Long accustomed to hiring mainly Japanese staff, domestic firms are likely to start diversifying their workforces in response to a declining working population, and to accommodate clients’ needs amid rapid globalization.
Bringing talented workers, including more foreign nationals and women, into the labor force is one of the major policies in the country’s growth strategy under the second stage of Abenomics, as a diverse workforce is considered essential for sustaining and strengthening the creativity and competitiveness of the Japanese economy.
At an international workshop on workplace diversity management held in Tokyo late last month, William Swing, director-general of the International Organization for Migration (IOM), said that one out of every seven of the world’s 7 billion people is a migrant.
“So if I have a message today, it would be that we are living in an era of the greatest human mobility in recorded history,” he said in a keynote speech.
Swing said the issue of utilizing foreign workers is particularly relevant in most industrialized countries like Japan, where workplaces are destined to become more diverse.
“Like most developed countries, Japan is an aging country. It happens to have one of the world’s lowest birthrates,” he said, adding that one-fourth of the Japanese population today is 65 years or older, with the proportion set to reach one-third 15 years from now.
Registered foreign nationals in Japan, meanwhile, surpassed 2.17 million at the end of June 2015 and foreign nationals who were permitted to change their student visas to a working visa reached a record of around 13,000 in 2014, according to government data.
“So I think it’s wise and timely for us to consider this issue, how best to diversify our labor markets, how best to manage that,” said Swing, stressing that migration is a human reality and one that is highly desirable for a society with the right policies and management systems in place.
Another expert at the workshop also underscored the importance of diversity management in Japanese firms to attract talented workers from abroad.
“Globalization brings complexity into workplaces because it creates differences among employees such as their nationalities, ethnicities, religions and languages, and how to manage those differences becomes crucial,” said Mitsuhide Shiraki, professor of labor policy and human resource management at Waseda University’s Faculty of Political Science and Economics.
“Providing fair treatment to those workers without losing the organization’s efficiency in such a complex environment will be key,” Shiraki said.
To help firms deal with intensifying globalization and international competition, Link Global Solution Inc., a consulting firm in Tokyo, has been providing intercultural communication training for over 25 years.
The programs are designed for participants ranging from new recruits to senior executives, both Japanese and non-Japanese, based on the belief that such a framework must be shared among employees and management to become effective.
Akira Isshiki, Link Global Solution’s president, said there are differences in how people from different cultures communicate based on how important context is to getting a message across.

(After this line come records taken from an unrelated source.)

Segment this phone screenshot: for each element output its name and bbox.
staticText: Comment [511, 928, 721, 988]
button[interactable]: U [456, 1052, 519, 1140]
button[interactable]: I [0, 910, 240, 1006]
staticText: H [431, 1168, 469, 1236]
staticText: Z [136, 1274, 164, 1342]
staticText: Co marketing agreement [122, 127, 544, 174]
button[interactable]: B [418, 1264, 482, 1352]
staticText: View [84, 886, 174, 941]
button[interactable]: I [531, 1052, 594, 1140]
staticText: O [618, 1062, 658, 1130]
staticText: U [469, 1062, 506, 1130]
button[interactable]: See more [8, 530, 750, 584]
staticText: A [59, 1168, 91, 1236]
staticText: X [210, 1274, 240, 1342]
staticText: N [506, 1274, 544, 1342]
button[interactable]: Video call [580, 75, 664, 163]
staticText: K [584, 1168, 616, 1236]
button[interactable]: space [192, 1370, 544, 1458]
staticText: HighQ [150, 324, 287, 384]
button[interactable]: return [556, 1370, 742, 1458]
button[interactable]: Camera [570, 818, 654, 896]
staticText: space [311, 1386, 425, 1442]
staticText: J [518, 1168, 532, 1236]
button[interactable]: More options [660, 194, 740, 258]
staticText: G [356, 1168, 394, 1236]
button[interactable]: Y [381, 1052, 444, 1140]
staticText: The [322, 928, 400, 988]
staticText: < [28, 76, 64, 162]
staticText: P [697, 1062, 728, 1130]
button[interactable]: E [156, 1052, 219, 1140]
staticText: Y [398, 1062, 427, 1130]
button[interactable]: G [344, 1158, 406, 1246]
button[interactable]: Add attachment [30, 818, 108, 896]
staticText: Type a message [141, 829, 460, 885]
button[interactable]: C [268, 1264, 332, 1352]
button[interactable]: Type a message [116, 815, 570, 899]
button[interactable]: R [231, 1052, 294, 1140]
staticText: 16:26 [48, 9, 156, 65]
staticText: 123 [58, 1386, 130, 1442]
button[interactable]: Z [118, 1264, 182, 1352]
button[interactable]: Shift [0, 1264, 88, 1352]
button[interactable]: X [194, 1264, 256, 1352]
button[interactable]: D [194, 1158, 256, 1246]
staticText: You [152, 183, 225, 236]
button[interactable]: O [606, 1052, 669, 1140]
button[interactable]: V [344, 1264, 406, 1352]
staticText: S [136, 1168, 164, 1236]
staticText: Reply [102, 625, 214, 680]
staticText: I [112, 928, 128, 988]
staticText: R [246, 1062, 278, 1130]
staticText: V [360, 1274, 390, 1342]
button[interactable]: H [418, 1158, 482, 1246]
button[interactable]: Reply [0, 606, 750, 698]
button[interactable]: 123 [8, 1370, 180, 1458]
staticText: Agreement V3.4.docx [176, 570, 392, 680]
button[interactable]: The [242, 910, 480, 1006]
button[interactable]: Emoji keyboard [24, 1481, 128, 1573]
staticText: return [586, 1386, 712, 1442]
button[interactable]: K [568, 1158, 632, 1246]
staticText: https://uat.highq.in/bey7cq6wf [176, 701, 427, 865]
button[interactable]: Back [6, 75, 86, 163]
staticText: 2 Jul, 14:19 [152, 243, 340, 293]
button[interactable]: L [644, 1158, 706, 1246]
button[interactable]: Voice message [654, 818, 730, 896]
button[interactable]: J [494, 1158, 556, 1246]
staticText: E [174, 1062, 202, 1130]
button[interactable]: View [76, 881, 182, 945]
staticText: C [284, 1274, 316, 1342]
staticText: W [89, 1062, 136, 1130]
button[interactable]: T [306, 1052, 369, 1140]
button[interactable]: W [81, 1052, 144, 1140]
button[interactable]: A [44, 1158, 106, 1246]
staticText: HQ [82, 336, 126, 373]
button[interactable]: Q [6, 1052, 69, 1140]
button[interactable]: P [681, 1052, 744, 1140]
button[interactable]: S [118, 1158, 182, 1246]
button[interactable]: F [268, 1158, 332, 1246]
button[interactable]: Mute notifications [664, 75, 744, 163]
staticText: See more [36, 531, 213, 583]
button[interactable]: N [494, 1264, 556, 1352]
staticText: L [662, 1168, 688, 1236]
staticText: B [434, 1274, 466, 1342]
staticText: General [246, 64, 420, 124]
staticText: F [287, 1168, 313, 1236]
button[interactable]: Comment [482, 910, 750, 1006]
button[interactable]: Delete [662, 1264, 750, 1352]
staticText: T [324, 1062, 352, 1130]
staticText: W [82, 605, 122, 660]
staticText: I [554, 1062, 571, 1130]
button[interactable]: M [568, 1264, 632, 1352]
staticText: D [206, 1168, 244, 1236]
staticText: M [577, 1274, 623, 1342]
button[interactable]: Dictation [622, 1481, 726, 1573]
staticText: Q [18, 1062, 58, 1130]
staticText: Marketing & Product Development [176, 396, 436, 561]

People are expected to “hear one and understand ten” in some cultures but in others, people need to spell out “ten” in order for others to understand “ten,” he said.
“It is crucial to understand the existence of such a difference,” he added.
According to a theory presented by American anthropologist Edward Hall, members of low-context cultures generally engage in verbally explicit styles of communication, while members of high-context cultures focus more on nonverbal information and contextual cues to communicate implicitly.
In an intercultural training course, participants will also learn about types of corporate cultures in terms of job description and scope of responsibility.
In the training, companies are typically categorized into Tetris- and Amoeba-style organizations — the former clearly define the scope of duties and responsibilities in a job description whereas jobs and responsibilities for the latter will change depending on the situation and dynamic priorities.
“In a Tetris-style organization, there is a job description and an employee may get a raise and promotion by fulfilling duties in the job description, but in an Amoeba-style organization, more flexibility is required in terms of covering gaps between boundaries, such as who will handle a ground ball between third base and shortstop,” said Gareth Monteath, an executive director who teaches training programs.
“Many Japanese firms may fall into this (Amoeba-style) category and employees need to understand this because they become uneasy about their jobs without this knowledge,” he said.
Monteath, who is British, said he was confused about whether he was going to be evaluated based on individual or team performances when he first started working in a Japanese firm.
But he had a word of advice for firms looking to diversify their workforces — doing so alone will not enhance corporate performance as it comes with various internal costs. Instead, it must go hand in hand with an inclusive mindset.
The diversification of the workforce itself is a means for individuals to maximize their talent, which in turn leads to the reinforcement of competitiveness, he suggested.
“People need to comprehend why diversity is important with their own heart, instead of their head,” he added.
The workshop was organized by the Foreign Ministry and the IOM along with Tokyo’s Shinagawa Ward, and supported by the Council of Local Authorities for International Relations.